● **ABOUT THIS TASK**:
For this exercise, copy all the data exactly and include none of the pictures.

-=-=-

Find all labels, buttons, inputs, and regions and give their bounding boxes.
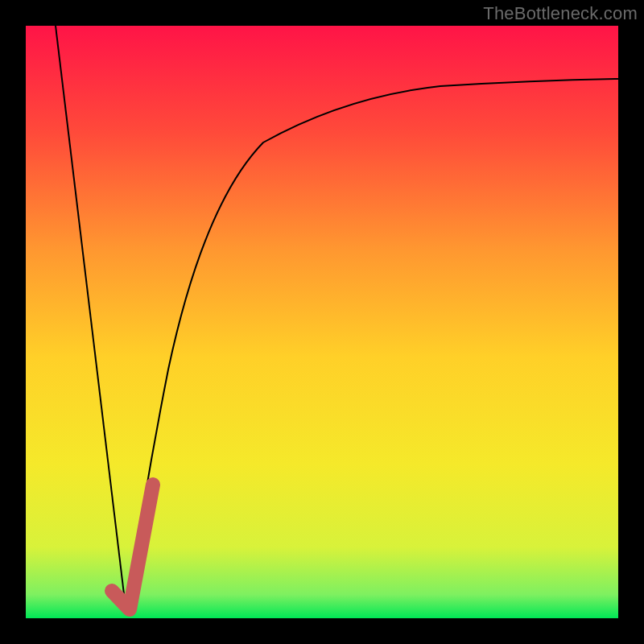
plot-area [26, 26, 618, 618]
chart-svg [26, 26, 618, 618]
attribution-text: TheBottleneck.com [483, 3, 638, 24]
chart-viewport: TheBottleneck.com [0, 0, 644, 644]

-=-=-

● **ANSWER SECTION**:
Find all labels, buttons, inputs, and regions and give their bounding boxes.
plot-area [26, 26, 618, 618]
chart-svg [26, 26, 618, 618]
attribution-text: TheBottleneck.com [483, 3, 638, 24]
chart-viewport: TheBottleneck.com [0, 0, 644, 644]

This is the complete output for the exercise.